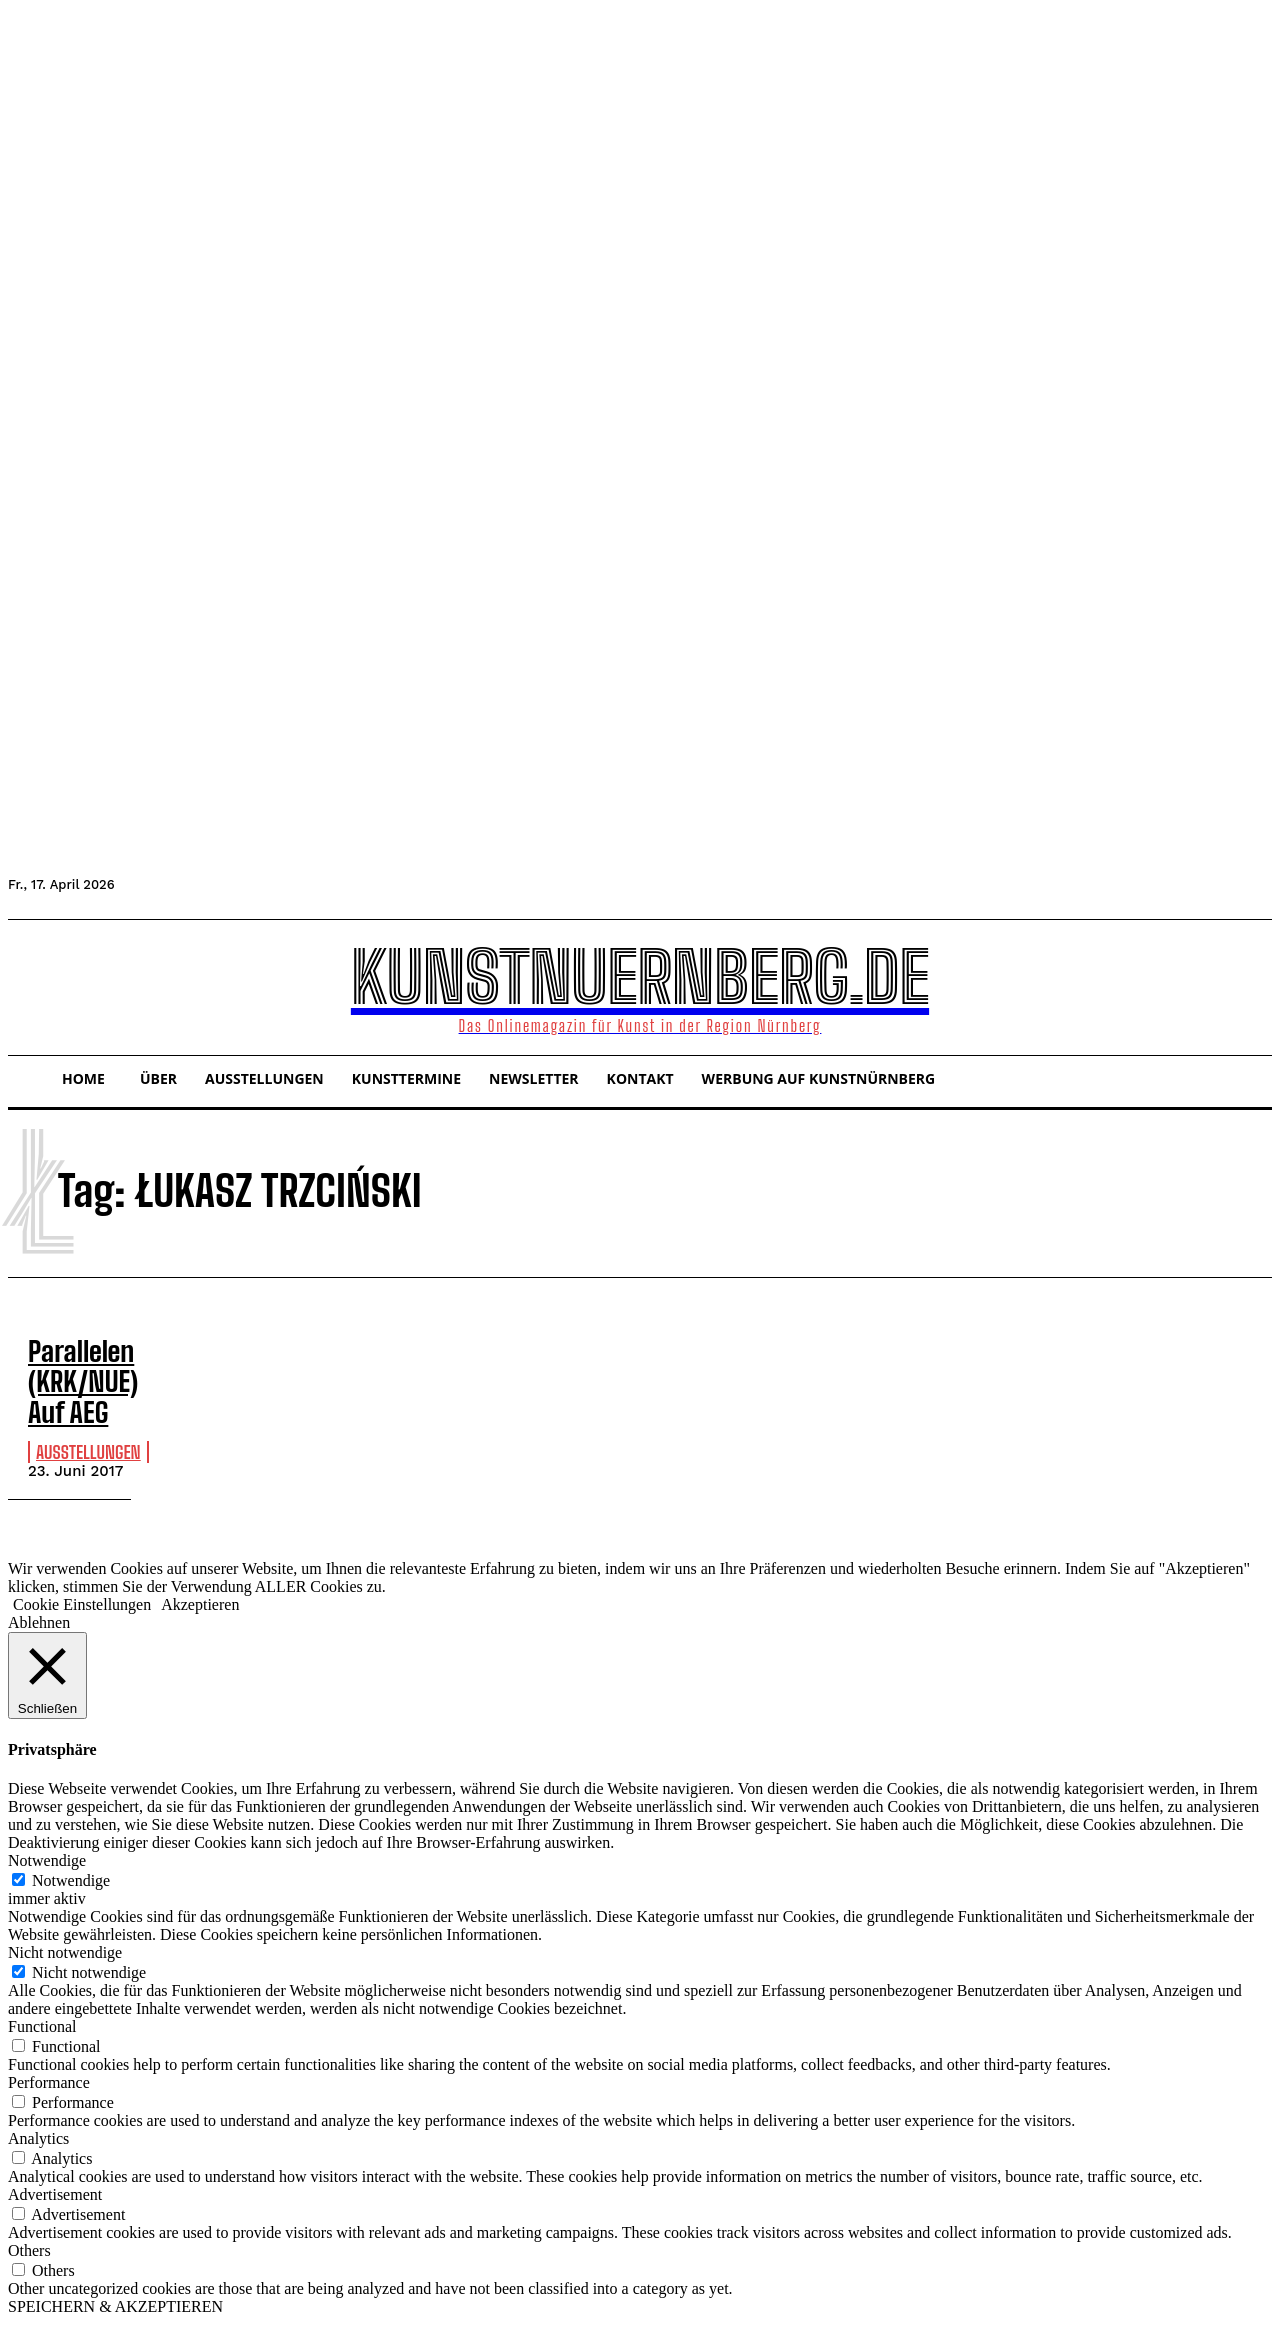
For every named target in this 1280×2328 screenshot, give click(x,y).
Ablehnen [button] (39, 1627)
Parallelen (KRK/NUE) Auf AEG (75, 1376)
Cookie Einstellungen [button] (82, 1609)
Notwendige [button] (47, 1864)
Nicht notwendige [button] (65, 1956)
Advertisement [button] (55, 2198)
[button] (32, 985)
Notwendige (71, 1884)
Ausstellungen (88, 1440)
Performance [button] (49, 2086)
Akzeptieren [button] (200, 1609)
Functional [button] (42, 2030)
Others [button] (29, 2254)
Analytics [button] (38, 2142)
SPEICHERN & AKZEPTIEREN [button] (115, 2310)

» **What to do**: Reproduce the whole listing above word for word, but not its pictures.

» **Response area**:
For every named target in this 1280×2328 screenshot, give click(x,y).
Ablehnen [button] (39, 1627)
Parallelen (KRK/NUE) Auf AEG (75, 1376)
Cookie Einstellungen [button] (82, 1609)
Notwendige [button] (47, 1864)
Nicht notwendige [button] (65, 1956)
Advertisement [button] (55, 2198)
[button] (32, 985)
Notwendige (71, 1884)
Ausstellungen (88, 1440)
Performance [button] (49, 2086)
Akzeptieren [button] (200, 1609)
Functional [button] (42, 2030)
Others [button] (29, 2254)
Analytics [button] (38, 2142)
SPEICHERN & AKZEPTIEREN [button] (115, 2310)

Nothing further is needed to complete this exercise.